Extract, from the records beneath this instruction, each line that contains the word "your".

Records for this task Start Marker

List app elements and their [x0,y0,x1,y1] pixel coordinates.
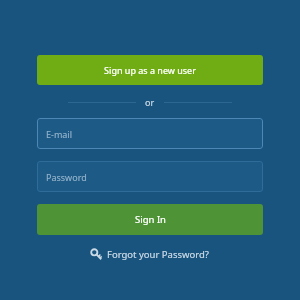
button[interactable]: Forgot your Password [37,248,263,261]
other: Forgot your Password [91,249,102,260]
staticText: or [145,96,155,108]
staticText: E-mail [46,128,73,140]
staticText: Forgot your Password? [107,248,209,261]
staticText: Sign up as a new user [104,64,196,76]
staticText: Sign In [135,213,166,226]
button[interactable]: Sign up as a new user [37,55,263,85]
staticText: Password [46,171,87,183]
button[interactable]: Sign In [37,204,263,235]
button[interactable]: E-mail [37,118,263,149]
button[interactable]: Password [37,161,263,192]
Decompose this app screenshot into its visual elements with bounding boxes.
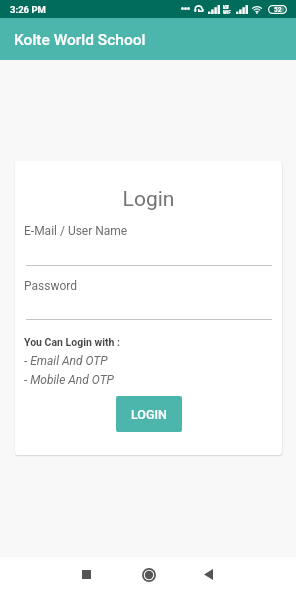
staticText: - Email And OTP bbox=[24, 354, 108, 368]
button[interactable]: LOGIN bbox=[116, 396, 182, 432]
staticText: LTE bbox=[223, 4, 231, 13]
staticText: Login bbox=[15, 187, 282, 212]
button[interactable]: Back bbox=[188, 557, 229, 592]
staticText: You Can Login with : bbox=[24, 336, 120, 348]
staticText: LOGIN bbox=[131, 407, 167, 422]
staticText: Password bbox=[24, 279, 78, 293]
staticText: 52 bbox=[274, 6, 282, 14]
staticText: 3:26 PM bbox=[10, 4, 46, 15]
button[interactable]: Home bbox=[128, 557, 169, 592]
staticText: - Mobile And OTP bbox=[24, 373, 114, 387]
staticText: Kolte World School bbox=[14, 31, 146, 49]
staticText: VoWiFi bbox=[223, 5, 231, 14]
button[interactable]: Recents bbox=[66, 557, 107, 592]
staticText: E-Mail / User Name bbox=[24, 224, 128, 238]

Records for this task End Marker

Written reply
button[interactable]: Forgot your Password [37,248,263,261]
other: Forgot your Password [91,249,102,260]
staticText: Forgot your Password? [107,248,209,261]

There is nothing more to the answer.